* [Task objective] Find "британская MI6, на четвертом — СБУ и ГУР", then copy its line and every later line of the entries exactly through the end, leaving all pictures out.
[Data shown — start]
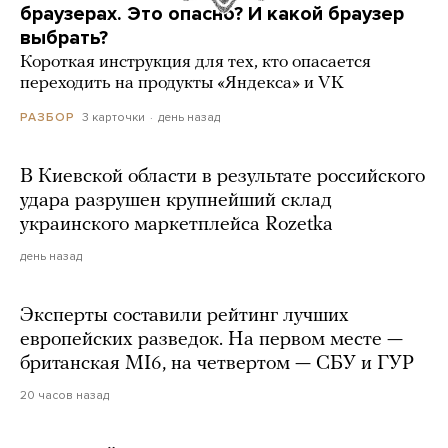
браузерах. Это опасно? И какой браузер
выбрать?
Короткая инструкция для тех, кто опасается
переходить на продукты «Яндекса» и VK
3 карточки
день назад
РАЗБОР
В Киевской области в результате российского
удара разрушен крупнейший склад
украинского маркетплейса Rozetka
день назад
Эксперты составили рейтинг лучших
европейских разведок. На первом месте —
британская MI6, на четвертом — СБУ и ГУР
20 часов назад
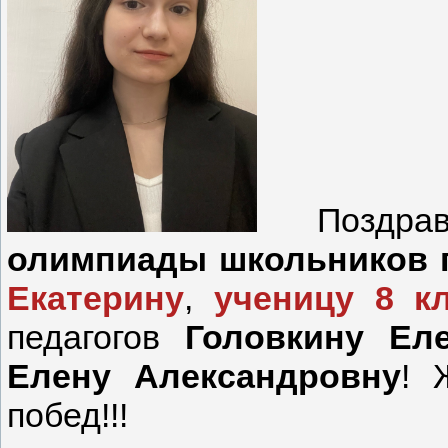
Поздр
олимпиады школьников п
Екатерину
,
ученицу 8 
педагогов
Головкину Еле
Елену Александровну
! 
побед!!!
[Data shown — finish]
* [Solution for this exercise]
британская MI6, на четвертом — СБУ и ГУР
20 часов назад
Поздр
олимпиады школьников п
Екатерину
,
ученицу 8 
педагогов
Головкину Еле
Елену Александровну
! 
побед!!!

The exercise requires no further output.